#### [ACTION ITEM]
Restate the following records word for word without images.

#### [RECORDS SUPPLIED]
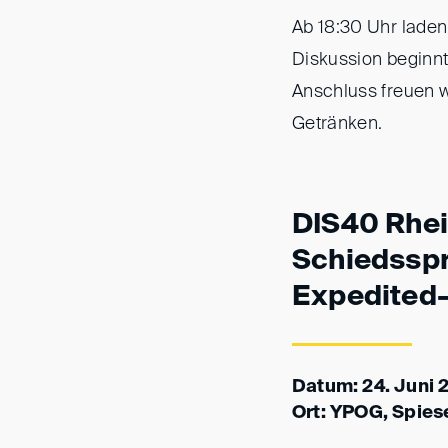
Ab 18:30 Uhr laden
Diskussion beginnt
Anschluss freuen w
Getränken.
DIS40 Rhei
Schiedsspr
Expedited-
Datum: 24. Juni 
Ort: YPOG, Spies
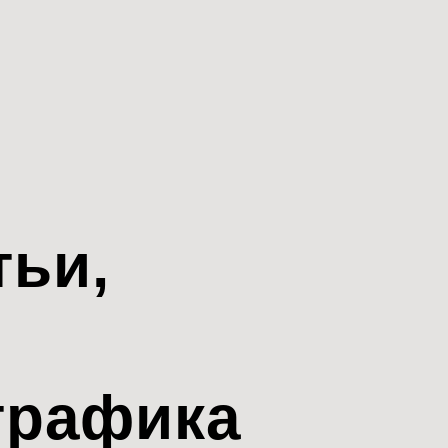
тьи,
трафика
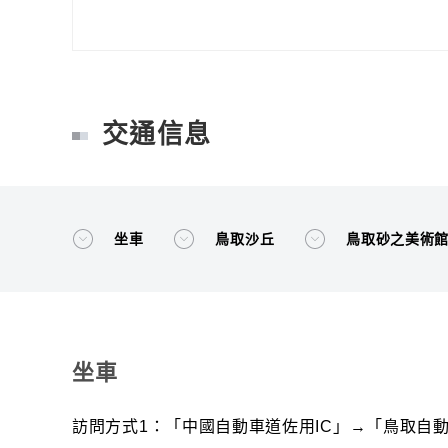
交通信息
坐車
鳥取沙丘
鳥取砂之美術
坐車
訪問方式1：「中國自動車道佐用IC」→「鳥取自動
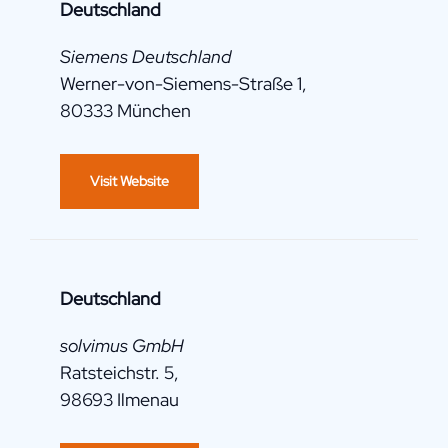
Deutschland
Siemens Deutschland
Werner-von-Siemens-Straße 1,
80333 München
Visit Website
Deutschland
solvimus GmbH
Ratsteichstr. 5,
98693 Ilmenau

#### [EXERCISE RESPONSE]
Ab 18:30 Uhr laden
Diskussion beginnt
Anschluss freuen w
Getränken.
DIS40 Rhei
Schiedsspr
Expedited-
Datum: 24. Juni 
Ort: YPOG, Spies
тьи,
трафика
交通信息
坐車
鳥取沙丘
鳥取砂之美術
坐車
訪問方式1：「中國自動車道佐用IC」→「鳥取自動
Deutschland
Siemens Deutschland
Werner-von-Siemens-Straße 1,
80333 München
Visit Website
Deutschland
solvimus GmbH
Ratsteichstr. 5,
98693 Ilmenau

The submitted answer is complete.